Recentrer le quartier sur ses usagers
C’est précisément pour répondre à ces besoins que cinq usages ont été définis en amont du concours : poser, se reposer / attendre, s’abriter / déjeuner / travailler, se cultiver / trier, jeter. Sur plus de cent projets présentés, seul un a été proposé sur ce dernier thème, qui a finalement été retiré. « Faire une poubelle, ça n’intéresse personne, regrette Jean-Christophe Chobelet, scénographe urbain et concepteur de Forme Publique. On a donc demandé aux équipes d’intégrer les poubelles dans leurs projets ». Defacto a ensuite pris a sa charge les 500 000 euros nécessaires à la fabrication des prototypes.
Dans ce quartier où l’innovation s’écrit chaque jour derrière les fenêtres des immeubles de bureaux, le high-tech tient peu de place dans les prototypes à l’essai. C’est un choix : « les usagers de La Défense sont connectés en permanence. Lorsqu’ils descendent sur l’esplanade pour déjeuner, la plupart des salariés ont déjà un smartphone sur eux, observe Katayoune Panati. Les projets choisis s’intéressent plus à l’ergonomie et à la durée de vie des matériaux qu’à l’intégration des nouvelles technologies dans l’espace public ».
Tester d’abord pour proposer des projets plus créatifs
Le mobilier urbain intelligent, c’est à l’inverse le pari qu’a fait, juste à côté et au même moment, la ville de Paris. Là aussi, il s’agit d’un véritable laboratoire, mais les usages sont totalement différents. Quarante projets sont en phase de test, afin de connaître les besoins et la résistance du mobilier pour affiner un futur appel à projets. On trouve l’abribus avec plan tactile et diffusion d’infos pratiques et dépêches AFP, la borne multimédia muséographique pour s’orienter et s’informer dans les grands cimetières, ou encore l’espace de repos avec toit végétalisé et borne Internet.
Ce mobilier urbain hyper connecté aux Parisiens et aux touristes doit devenir « un point d’entrée vers des usages d’hyper proximité ou des informations du bout du monde », selon Jean-Louis Missika, adjoint au maire de Paris en charge de l’innovation, de la recherche et des universités. « L’objectif est aussi d’observer et d’accompagner la transformation des relations entre les citadins ».

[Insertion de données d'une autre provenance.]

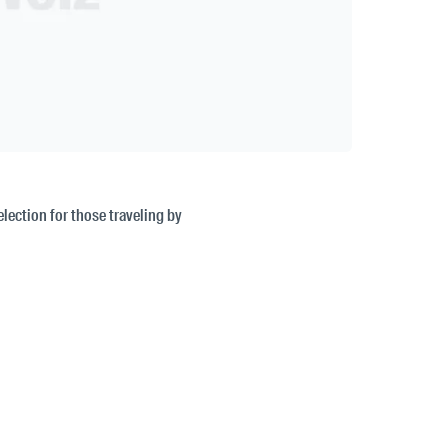
election for those traveling by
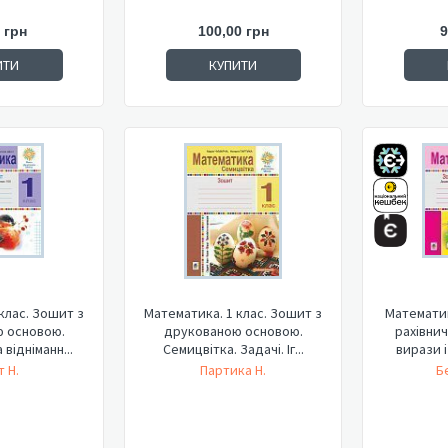
 грн
100,00 грн
9
ИТИ
КУПИТИ
клас. Зошит з
Математика. 1 клас. Зошит з
Математик
 основою.
друкованою основою.
рахівнич
відніманн...
Семицвітка. Задачі. Іг...
вирази 
 Н.
Партика Н.
Б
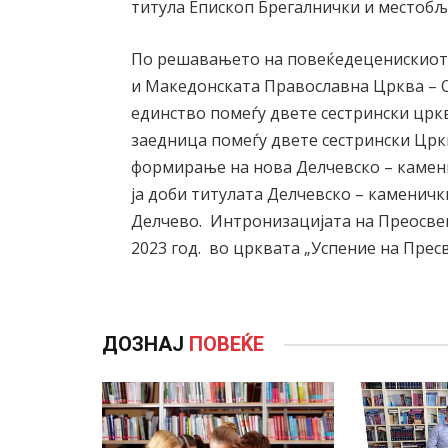
титула Епископ Брегалнички и местобљ
По решавањето на повеќедеценискиот 
и Македонската Православна Црква – О
единство помеѓу двете сестрински црк
заедница помеѓу двете сестрински Црк
формирање на нова Делчевско – камени
ја доби титулата Делчевско – каменичк
Делчево. Интронизацијата на Преосвешт
2023 год. во црквата „Успение на Прес
ДОЗНАЈ
ПОВЕЌЕ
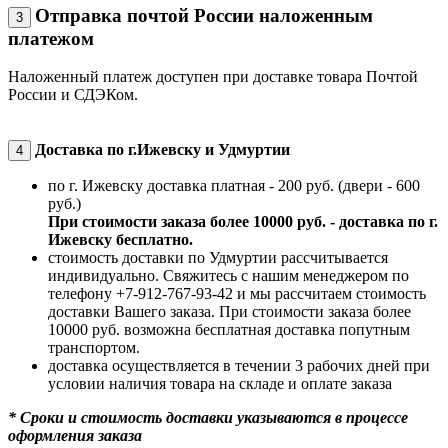
Отправка почтой России наложенным
3
платежом
Наложенный платеж доступен при доставке товара Почтой
России и СДЭКом.
Доставка по г.Ижевску и Удмуртии
4
по г. Ижевску доставка платная - 200 руб. (двери - 600
руб.)
При стоимости заказа более 10000 руб. - доставка по г.
Ижевску бесплатно.
стоимость доставки по Удмуртии рассчитывается
индивидуально. Свяжитесь с нашим менеджером по
телефону +7-912-767-93-42 и мы рассчитаем стоимость
доставки Вашего заказа. При стоимости заказа более
10000 руб. возможна бесплатная доставка попутным
транспортом.
доставка осуществляется в течении 3 рабочих дней при
условии наличия товара на складе и оплате заказа
* Сроки и стоимость доставки указываются в процессе
оформления заказа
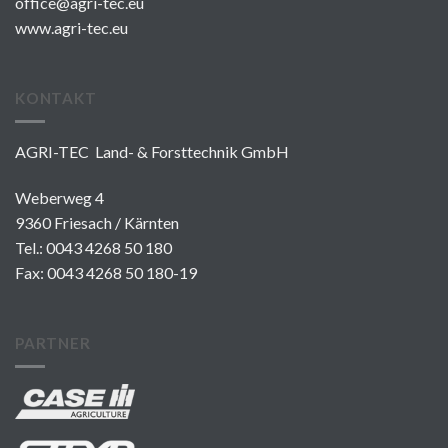
office@agri-tec.eu
www.agri-tec.eu
KONTAKT
AGRI-TEC Land- & Forsttechnik GmbH
Weberweg 4
9360 Friesach / Kärnten
Tel.:
0043 4268 50 180
Fax: 0043 4268 50 180-19
PARTNER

Les concepteurs des projets sont des start-ups mais aussi des entreprises familières de ce type d’innovation, comme JC Decaux ou Orange. La ville a engagé 250 000 euros pour la mise en place de cette expérimentation. Chaque entreprise loue l’espace où est installée son innovation pour 100 euros par mois.
Malgré la diversité des projets, une constante demeure derrière l’organisation de ces laboratoires à Paris comme à La Défense : la singularité des projets présentés. Pour Jean-Luc Missika, « si l’on avait directement lancé un appel à projets, le risque aurait été plus grand : certaines entreprises n’auraient pas forcément osé présenter des projets d’une telle créativité, d’une telle audace ».